Task goal =>
What lines of the material hold the string "height"? Pull each of them out.

(Records to process Opens)

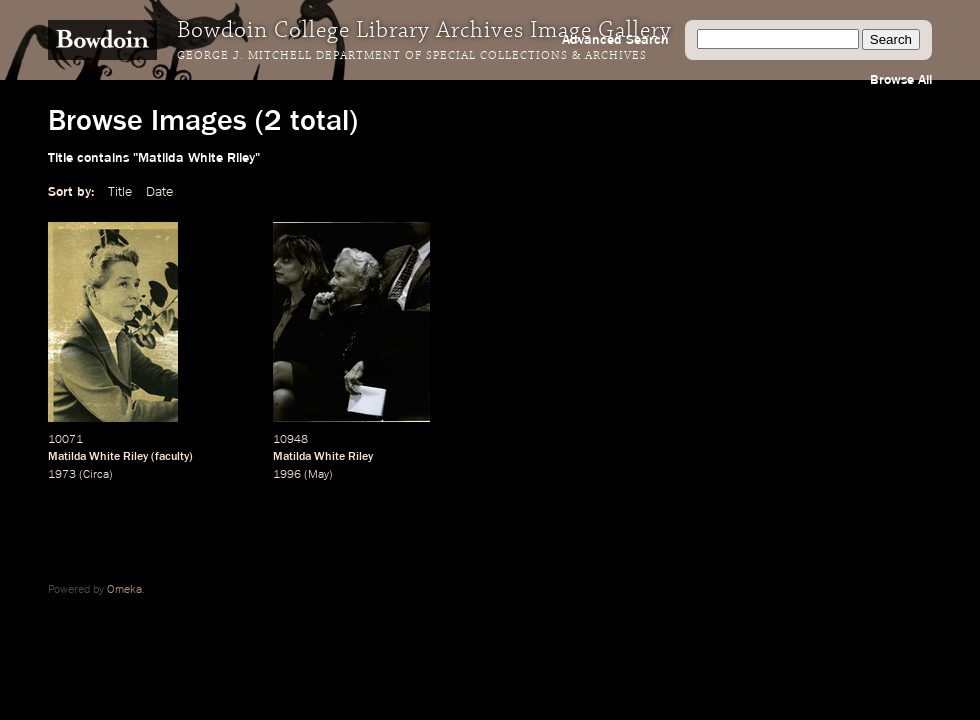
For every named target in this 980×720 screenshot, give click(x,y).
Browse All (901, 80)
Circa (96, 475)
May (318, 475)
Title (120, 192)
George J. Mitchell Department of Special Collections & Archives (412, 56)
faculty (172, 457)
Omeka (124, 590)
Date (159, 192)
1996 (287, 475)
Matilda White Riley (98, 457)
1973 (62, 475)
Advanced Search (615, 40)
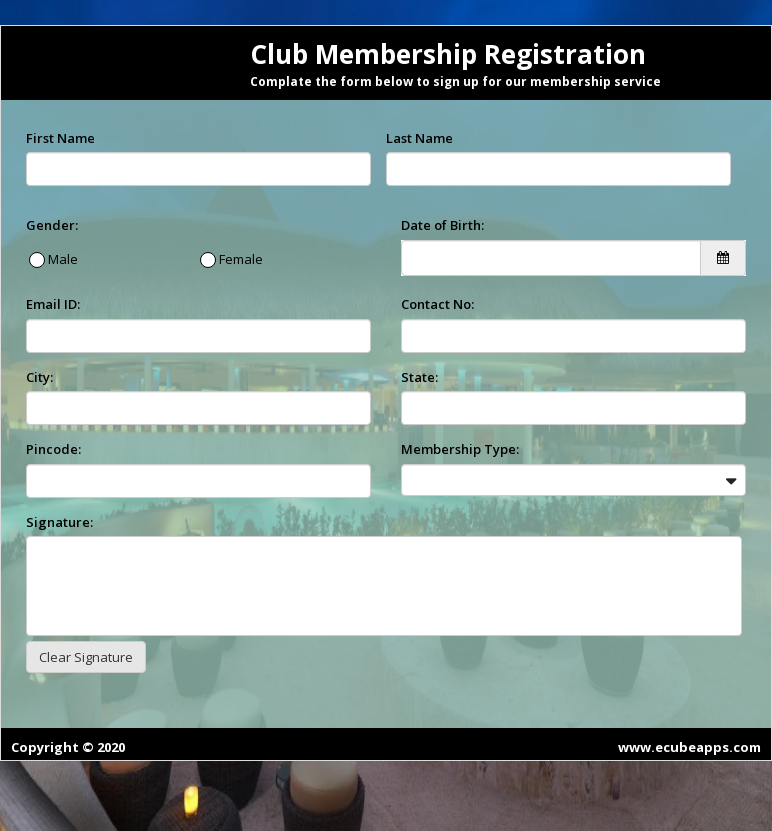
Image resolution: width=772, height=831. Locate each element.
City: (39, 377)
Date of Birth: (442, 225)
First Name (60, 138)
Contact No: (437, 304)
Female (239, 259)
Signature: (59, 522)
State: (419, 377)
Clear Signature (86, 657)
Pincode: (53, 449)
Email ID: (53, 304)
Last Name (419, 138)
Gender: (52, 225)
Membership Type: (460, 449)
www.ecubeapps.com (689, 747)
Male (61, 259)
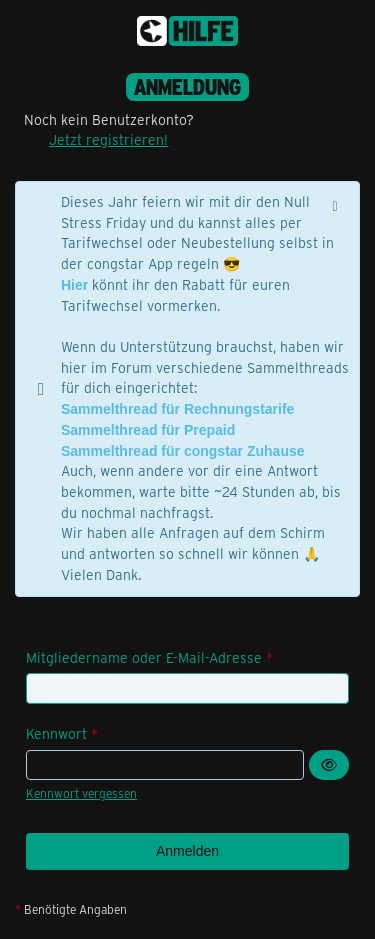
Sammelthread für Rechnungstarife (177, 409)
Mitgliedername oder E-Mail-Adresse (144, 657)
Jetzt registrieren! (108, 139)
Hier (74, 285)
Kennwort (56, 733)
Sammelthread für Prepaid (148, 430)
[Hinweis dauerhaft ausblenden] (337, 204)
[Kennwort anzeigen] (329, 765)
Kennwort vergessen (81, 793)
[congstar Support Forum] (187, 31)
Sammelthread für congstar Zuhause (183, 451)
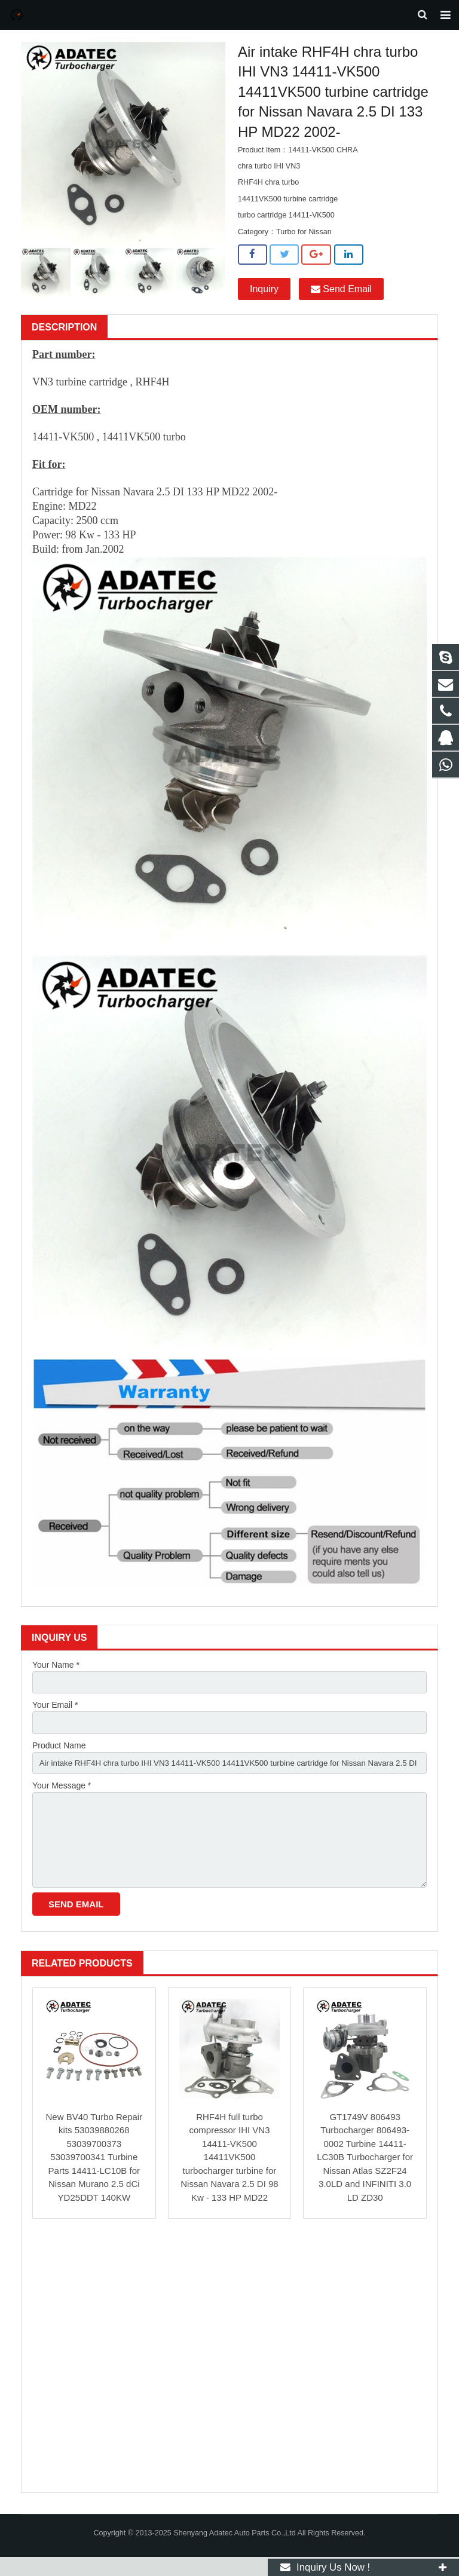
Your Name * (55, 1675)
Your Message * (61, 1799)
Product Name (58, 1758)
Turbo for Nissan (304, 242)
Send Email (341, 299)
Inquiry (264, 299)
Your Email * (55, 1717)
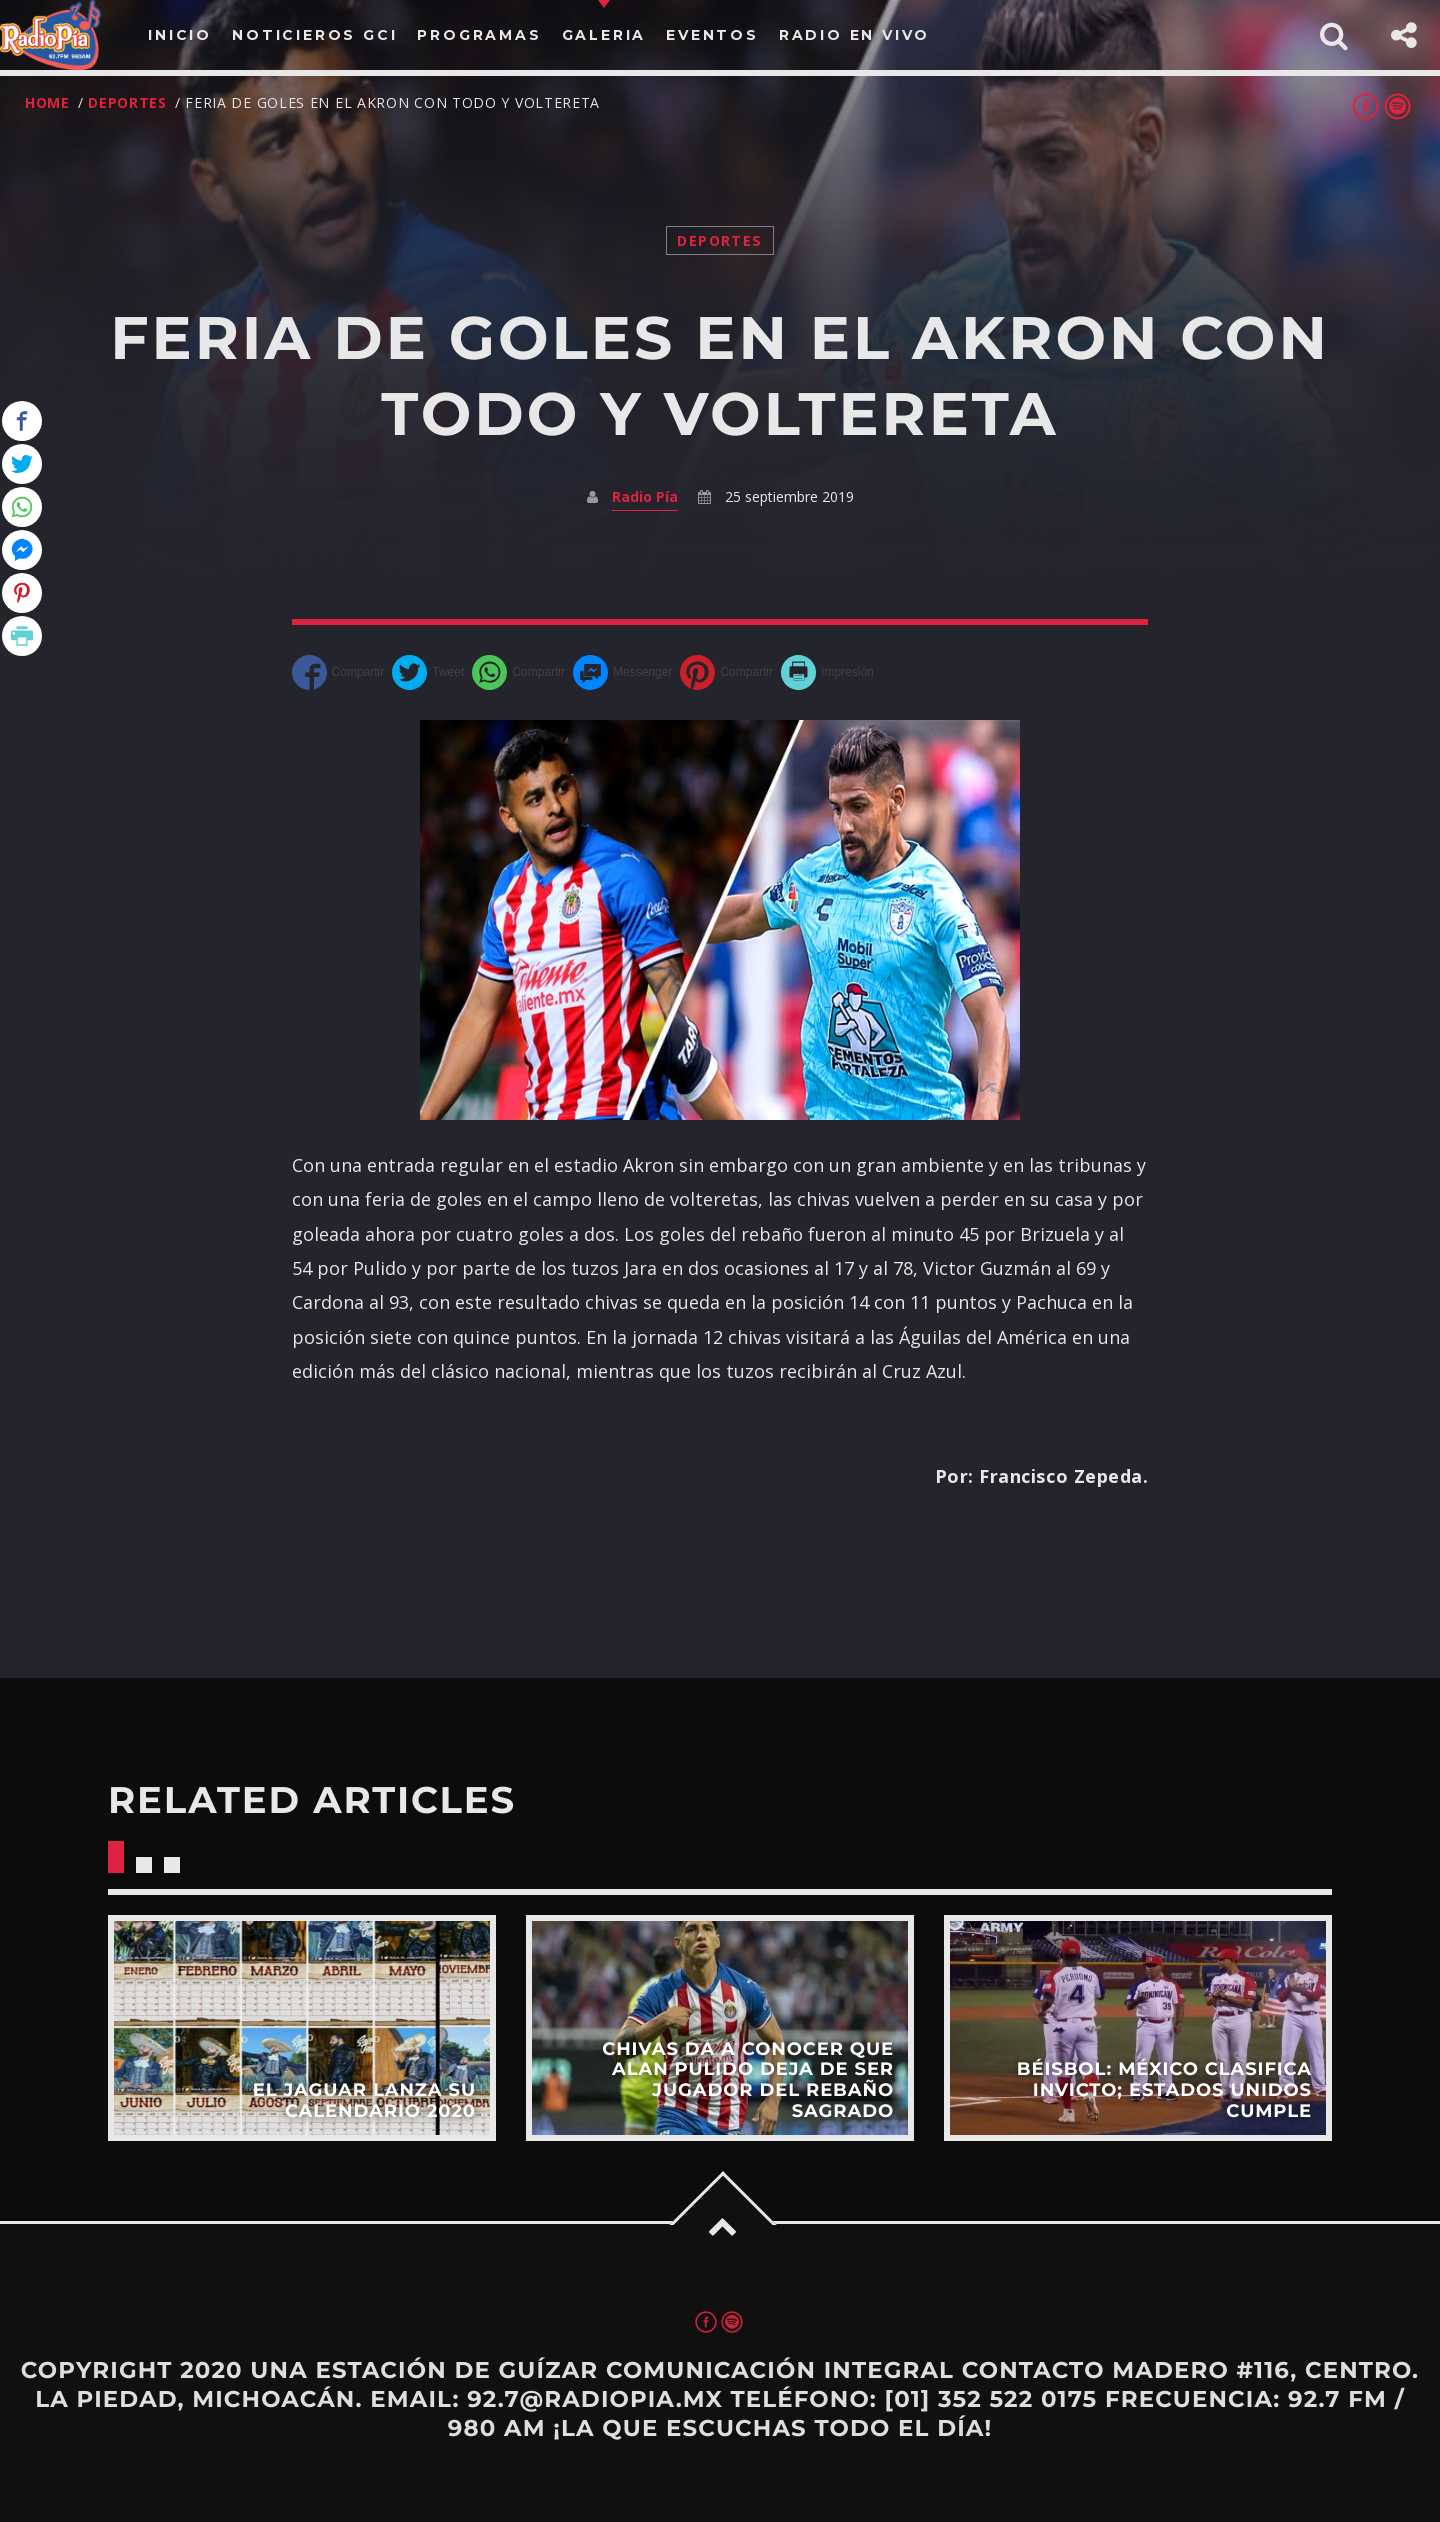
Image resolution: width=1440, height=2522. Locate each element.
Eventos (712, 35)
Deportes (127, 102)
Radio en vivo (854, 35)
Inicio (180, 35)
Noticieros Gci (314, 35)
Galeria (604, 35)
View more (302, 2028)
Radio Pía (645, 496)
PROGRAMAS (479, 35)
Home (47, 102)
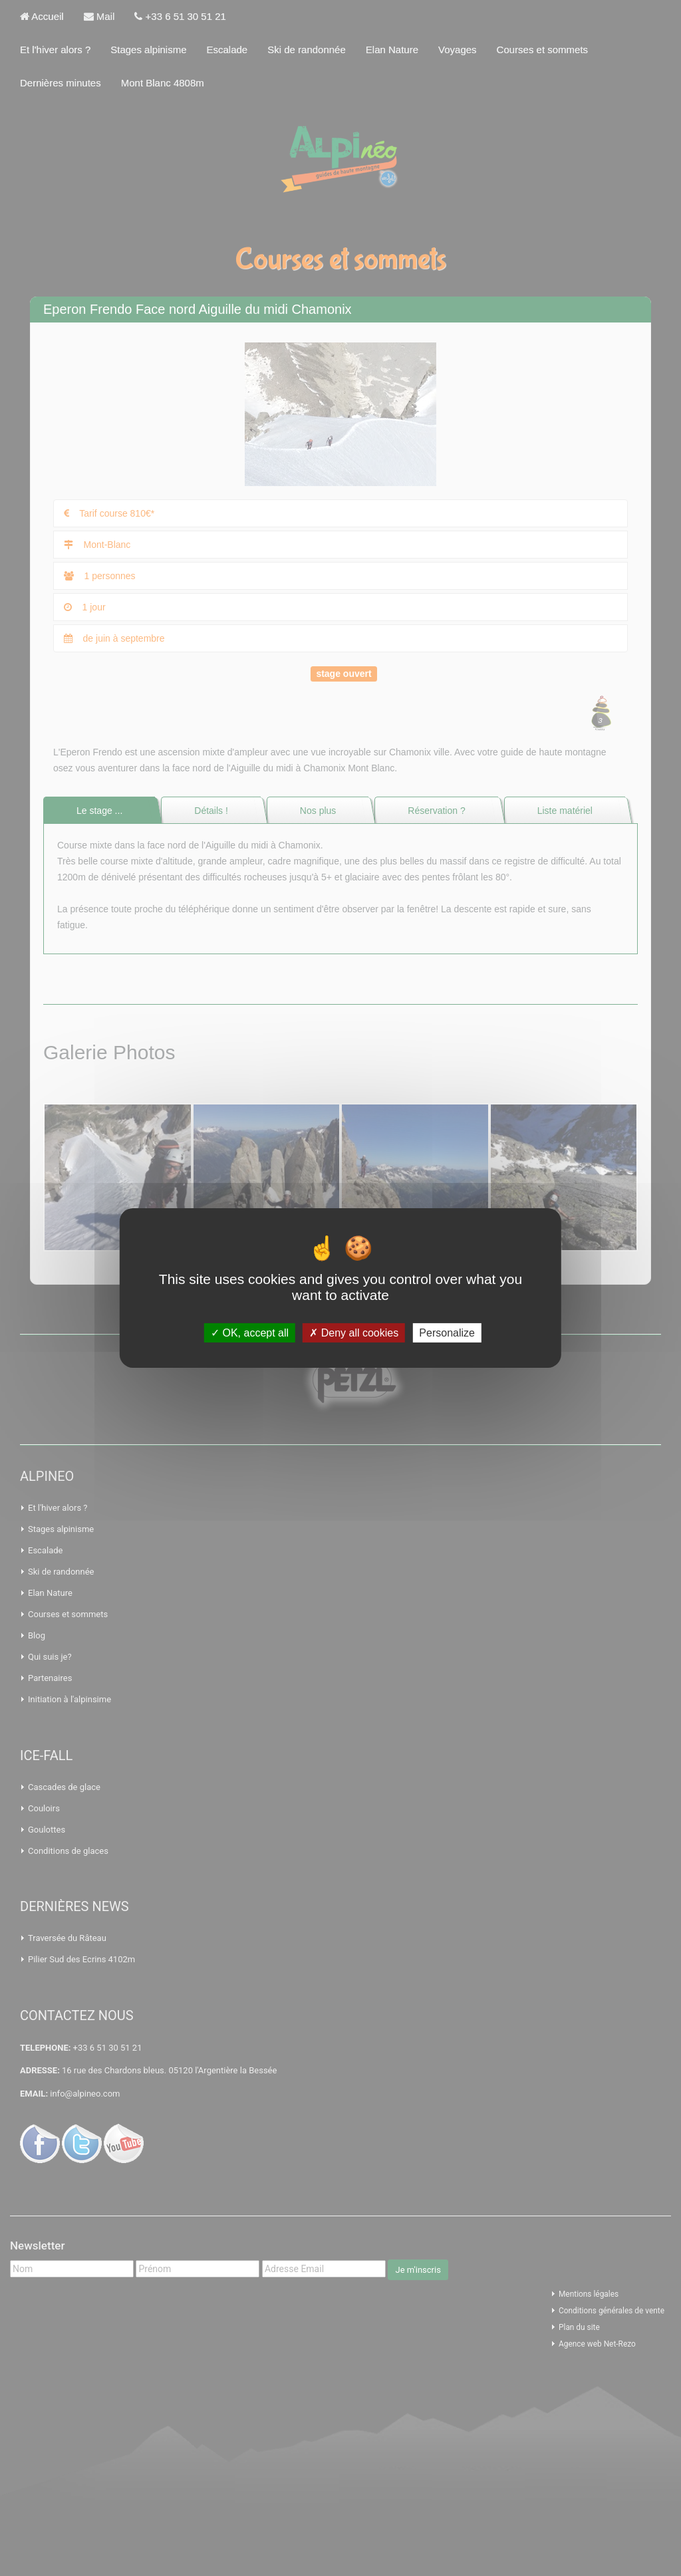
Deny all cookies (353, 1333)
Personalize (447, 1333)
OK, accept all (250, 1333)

(Records to process Closes)

Task answer =>
Image resolution: width=772, height=831. Locate each element.
Image resolution: width=1440, height=2522. Locate each element.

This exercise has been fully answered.